For each organisation using the Model Contract, the complete set of documents is, therefore:

  • the Model Contract itself.
  • a statement describing the options, parameters etc. the organisation will apply.

    This could be several statements, one for each distinct peering circumstance. There might be one statement for open peering with all comers at a given exchange – hopefully a simple and public statement ! There might be another statement for private interconnections with strategically significant peering partners.

    Where an organisation has to implement extra terms or variations, this should be made clear, along with the reasons for and the significance of each one. [There is commonly a reluctance to explain a given piece of legal prose, so there may be resistance to this. Perhaps that will serve to reduce the number of such exceptions ?]

  • the Model Form.

Constructing the Model Contract, Protocol and Form

Some time ago, Thus took the LINX Peering Template, and promptly did what Lawyers and Engineers do, they improved it.

These improvements did not materially change the form of the agreement, they did improve wording, definition and other clarifications.

The result we happily put into the public domain.

The next step is as wide a review of the text as possible.
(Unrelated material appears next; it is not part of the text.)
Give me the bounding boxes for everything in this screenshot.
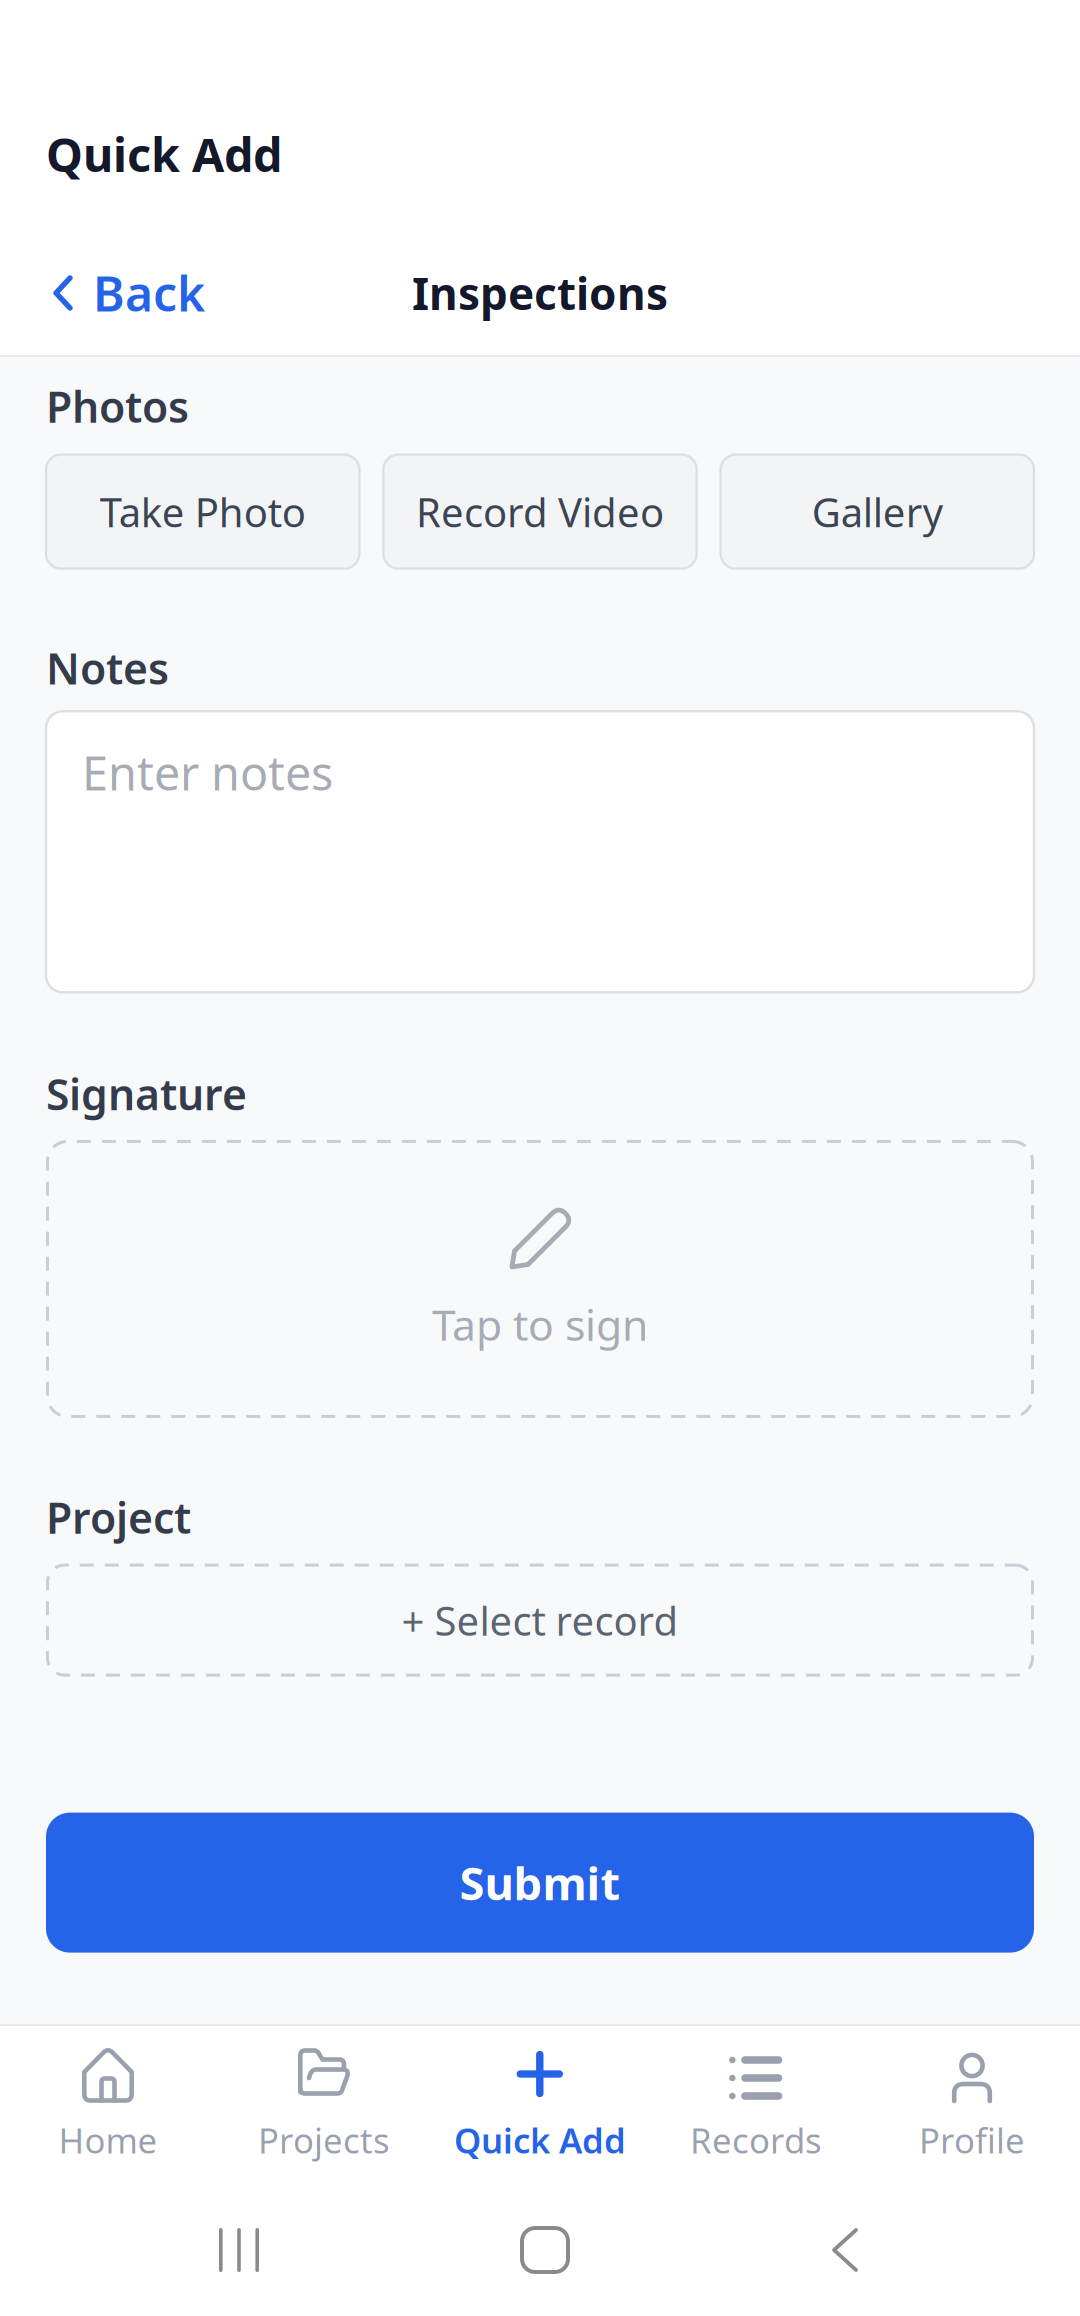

The acid test here is for as many organisations as possible to challenge themselves to adopt this model contract, and assess:

  • what changes would they make to make the contract work for them ? This can be split into:
    • wording, definition and technical improvements.
    • material commercial concerns: e.g. term, continuation, termination, conditions etc.
    • material legal/corporate concerns: e.g. content and AUP, liability etc.
  • what range of peering circumstances do they identify, and what variations on the contract would apply to those circumstances. ?
  • how they would deal with the business of completing formal agreements with peers, new and existing.
  • any gaps ?
  • any applicable experience and pointers to how best to implement formal peering arrangements ?

This process would further improve the document, and provide the raw material to guide the next step, which is adding the parameters and the variants to create the Model Contract.

The Model Protocol will reflect the application of the Model Contract. The size and shape of that will depend to a large extent on the degree of flexibility built in to the Model Contract.

The Model Form is clearly dependent on the Model Contract and Protocol.